**Material shown**:

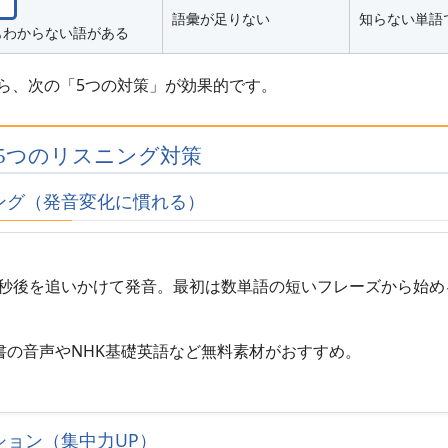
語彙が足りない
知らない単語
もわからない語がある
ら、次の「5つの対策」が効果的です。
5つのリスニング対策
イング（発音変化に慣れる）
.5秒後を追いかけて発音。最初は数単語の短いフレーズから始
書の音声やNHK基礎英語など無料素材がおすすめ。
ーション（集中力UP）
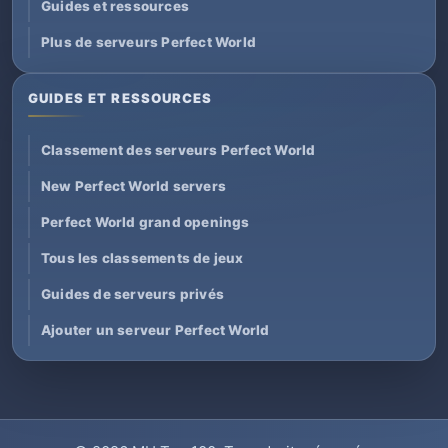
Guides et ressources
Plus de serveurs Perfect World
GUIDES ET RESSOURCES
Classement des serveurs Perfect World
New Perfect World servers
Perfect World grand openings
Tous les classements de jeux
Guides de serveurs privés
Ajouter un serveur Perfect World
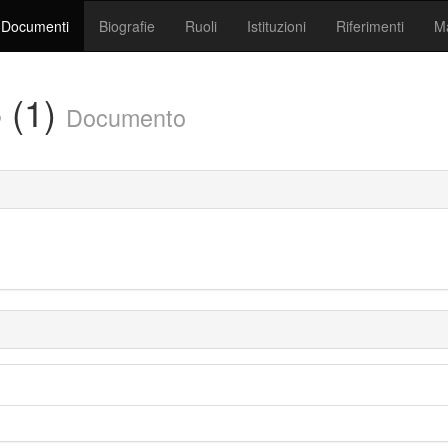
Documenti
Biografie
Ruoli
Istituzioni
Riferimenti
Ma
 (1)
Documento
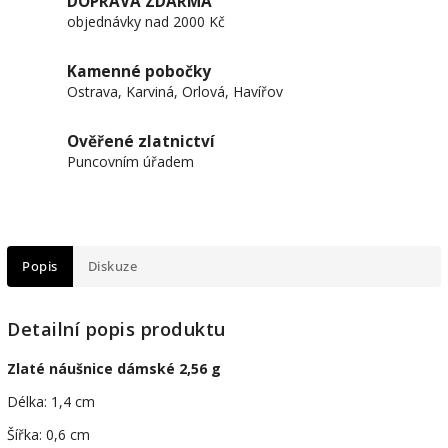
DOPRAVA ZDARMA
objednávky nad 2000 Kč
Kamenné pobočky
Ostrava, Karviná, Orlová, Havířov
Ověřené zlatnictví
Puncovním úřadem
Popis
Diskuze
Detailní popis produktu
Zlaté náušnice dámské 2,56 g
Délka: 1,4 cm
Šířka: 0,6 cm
...
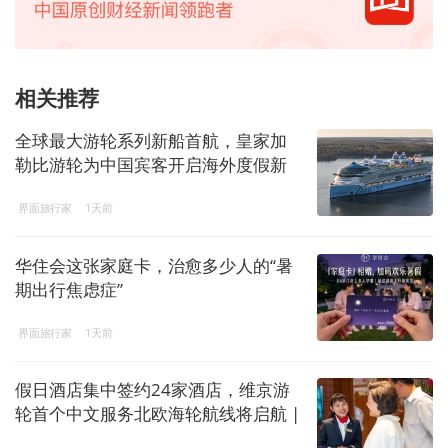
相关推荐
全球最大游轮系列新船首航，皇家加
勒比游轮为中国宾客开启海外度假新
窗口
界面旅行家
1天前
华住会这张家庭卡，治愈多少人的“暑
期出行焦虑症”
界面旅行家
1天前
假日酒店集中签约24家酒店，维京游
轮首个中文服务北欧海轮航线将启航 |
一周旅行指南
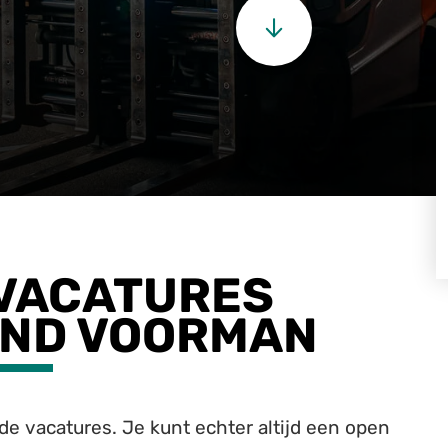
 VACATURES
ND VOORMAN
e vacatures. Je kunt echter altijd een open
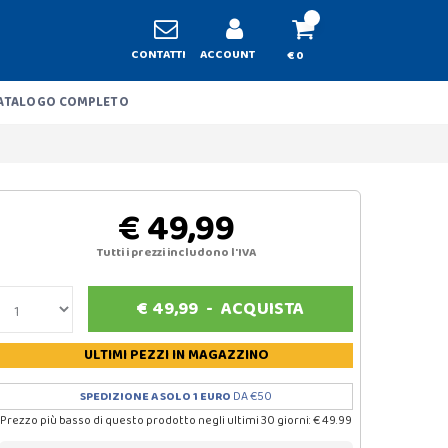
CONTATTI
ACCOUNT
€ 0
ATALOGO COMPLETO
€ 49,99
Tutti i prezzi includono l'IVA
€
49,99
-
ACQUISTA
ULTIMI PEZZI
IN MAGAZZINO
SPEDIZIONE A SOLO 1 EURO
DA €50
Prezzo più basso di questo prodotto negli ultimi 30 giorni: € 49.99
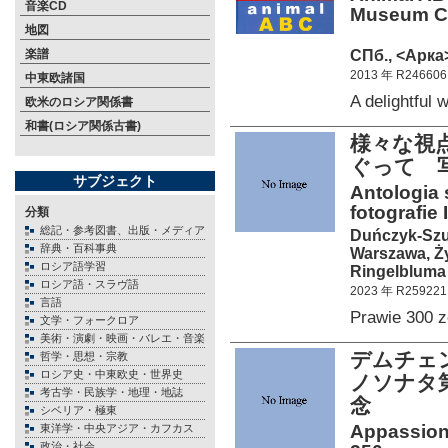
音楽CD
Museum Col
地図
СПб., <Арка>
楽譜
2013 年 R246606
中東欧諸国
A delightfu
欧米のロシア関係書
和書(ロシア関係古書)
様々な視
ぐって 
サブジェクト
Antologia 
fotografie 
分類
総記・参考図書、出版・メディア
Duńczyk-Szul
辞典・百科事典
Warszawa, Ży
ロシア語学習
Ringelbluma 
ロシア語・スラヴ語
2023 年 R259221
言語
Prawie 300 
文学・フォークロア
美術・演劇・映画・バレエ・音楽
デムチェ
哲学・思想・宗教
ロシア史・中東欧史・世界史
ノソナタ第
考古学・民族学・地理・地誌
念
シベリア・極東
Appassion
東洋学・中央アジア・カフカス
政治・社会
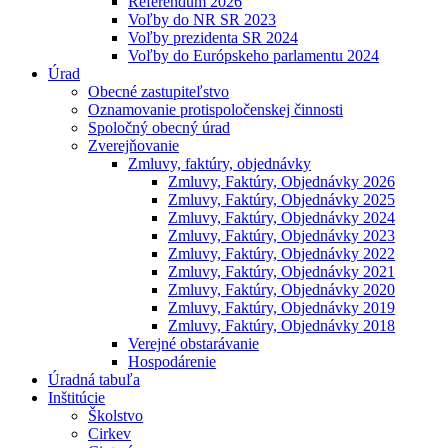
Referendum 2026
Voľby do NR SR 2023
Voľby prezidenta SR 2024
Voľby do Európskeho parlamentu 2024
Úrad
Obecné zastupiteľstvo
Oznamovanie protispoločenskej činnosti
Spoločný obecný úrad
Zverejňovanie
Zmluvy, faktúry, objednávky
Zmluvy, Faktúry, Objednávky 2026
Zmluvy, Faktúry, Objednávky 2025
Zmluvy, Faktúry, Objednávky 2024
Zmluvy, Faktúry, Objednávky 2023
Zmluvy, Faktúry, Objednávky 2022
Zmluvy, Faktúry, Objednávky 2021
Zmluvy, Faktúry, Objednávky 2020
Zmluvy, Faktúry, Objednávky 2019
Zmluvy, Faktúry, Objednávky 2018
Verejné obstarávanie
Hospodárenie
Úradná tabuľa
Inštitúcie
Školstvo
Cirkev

**Problem**: Your task is to list each line of the records with the word "Voľby".

**Answer space**:
Voľby do NR SR 2023
Voľby prezidenta SR 2024
Voľby do Európskeho parlamentu 2024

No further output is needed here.